-- Directions --
Look through the material below and return every line that contains "Heisenberg".

** Source data follows **

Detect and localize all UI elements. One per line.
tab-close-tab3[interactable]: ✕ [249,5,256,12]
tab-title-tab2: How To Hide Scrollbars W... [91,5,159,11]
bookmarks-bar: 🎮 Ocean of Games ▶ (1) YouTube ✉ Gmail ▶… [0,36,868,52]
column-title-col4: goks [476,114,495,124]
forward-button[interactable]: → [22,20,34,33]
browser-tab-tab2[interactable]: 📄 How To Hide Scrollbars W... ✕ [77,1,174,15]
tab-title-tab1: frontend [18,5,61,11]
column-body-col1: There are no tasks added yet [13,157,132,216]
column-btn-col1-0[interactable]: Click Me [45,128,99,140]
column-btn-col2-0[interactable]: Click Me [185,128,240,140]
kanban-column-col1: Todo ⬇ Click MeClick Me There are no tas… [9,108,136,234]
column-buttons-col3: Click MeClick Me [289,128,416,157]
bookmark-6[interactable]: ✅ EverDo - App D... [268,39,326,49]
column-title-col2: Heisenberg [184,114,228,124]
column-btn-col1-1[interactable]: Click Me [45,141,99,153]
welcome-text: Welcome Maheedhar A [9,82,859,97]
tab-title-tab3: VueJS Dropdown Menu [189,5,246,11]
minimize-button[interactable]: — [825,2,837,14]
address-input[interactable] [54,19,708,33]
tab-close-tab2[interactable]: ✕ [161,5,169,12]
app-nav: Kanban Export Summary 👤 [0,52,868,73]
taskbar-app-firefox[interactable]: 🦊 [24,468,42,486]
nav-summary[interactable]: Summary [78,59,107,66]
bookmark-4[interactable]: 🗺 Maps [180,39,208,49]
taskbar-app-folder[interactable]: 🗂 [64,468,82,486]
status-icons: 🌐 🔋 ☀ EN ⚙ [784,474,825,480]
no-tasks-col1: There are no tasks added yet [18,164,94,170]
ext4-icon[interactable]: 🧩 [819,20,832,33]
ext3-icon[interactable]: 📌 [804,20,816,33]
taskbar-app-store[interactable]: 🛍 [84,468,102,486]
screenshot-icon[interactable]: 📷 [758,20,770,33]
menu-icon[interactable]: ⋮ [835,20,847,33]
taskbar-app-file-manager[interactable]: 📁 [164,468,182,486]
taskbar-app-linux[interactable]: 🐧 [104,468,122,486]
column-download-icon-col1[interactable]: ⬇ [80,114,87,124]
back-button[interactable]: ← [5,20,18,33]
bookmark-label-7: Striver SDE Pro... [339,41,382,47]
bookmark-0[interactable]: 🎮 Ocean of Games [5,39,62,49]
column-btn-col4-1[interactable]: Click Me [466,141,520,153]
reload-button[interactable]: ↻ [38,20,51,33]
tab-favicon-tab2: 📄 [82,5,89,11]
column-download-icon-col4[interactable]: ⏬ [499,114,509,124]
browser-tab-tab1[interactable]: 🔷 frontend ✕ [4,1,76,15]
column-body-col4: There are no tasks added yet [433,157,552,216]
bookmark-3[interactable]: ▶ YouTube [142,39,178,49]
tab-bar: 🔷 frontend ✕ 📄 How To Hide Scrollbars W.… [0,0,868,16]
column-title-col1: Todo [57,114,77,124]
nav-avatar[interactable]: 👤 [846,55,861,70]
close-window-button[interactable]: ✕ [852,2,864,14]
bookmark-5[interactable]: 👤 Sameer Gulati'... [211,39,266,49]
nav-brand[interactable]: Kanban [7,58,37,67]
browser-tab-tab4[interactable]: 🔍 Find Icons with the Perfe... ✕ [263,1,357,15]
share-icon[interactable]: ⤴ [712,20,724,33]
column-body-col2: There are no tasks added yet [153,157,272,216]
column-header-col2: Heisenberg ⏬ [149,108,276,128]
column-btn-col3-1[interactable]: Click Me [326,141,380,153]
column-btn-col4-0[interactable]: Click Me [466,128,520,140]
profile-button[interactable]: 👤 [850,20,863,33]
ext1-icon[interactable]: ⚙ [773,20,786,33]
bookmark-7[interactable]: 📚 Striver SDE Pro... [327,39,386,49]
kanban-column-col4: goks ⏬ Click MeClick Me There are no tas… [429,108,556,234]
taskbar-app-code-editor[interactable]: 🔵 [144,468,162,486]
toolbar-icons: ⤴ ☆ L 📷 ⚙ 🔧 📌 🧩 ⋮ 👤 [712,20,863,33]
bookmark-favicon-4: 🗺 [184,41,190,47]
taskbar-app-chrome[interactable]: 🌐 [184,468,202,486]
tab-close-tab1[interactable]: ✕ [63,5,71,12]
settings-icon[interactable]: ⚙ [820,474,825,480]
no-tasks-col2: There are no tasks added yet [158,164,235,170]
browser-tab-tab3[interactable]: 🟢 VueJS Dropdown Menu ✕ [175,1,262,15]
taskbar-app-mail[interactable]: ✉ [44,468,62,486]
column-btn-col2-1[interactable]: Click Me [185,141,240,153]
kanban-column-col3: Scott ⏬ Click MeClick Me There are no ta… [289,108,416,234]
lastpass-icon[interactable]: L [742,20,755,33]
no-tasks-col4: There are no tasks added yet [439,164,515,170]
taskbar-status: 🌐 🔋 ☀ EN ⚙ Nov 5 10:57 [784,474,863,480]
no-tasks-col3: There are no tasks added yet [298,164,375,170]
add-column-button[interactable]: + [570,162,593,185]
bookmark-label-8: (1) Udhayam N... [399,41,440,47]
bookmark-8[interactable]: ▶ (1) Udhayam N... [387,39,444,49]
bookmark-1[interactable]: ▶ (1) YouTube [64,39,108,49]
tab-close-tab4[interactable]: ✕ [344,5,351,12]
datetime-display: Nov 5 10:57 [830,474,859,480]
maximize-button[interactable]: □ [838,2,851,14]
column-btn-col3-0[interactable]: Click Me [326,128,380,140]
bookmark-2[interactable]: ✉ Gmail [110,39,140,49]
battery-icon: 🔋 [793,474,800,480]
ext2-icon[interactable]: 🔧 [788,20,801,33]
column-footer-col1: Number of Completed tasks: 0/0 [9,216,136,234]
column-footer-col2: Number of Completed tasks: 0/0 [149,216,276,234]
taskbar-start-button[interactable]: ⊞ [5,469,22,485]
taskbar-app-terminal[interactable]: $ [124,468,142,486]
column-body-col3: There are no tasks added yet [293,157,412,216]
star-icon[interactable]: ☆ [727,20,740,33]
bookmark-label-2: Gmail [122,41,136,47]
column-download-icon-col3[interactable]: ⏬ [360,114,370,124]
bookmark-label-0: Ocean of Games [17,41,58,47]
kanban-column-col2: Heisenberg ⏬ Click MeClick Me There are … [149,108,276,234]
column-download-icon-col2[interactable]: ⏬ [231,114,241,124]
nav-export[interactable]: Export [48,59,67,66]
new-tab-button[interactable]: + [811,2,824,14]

** End of Source data **

-- Solution below --
column-title-col2: Heisenberg [184,114,228,124]
column-header-col2: Heisenberg ⏬ [149,108,276,128]
kanban-column-col2: Heisenberg ⏬ Click MeClick Me There are … [149,108,276,234]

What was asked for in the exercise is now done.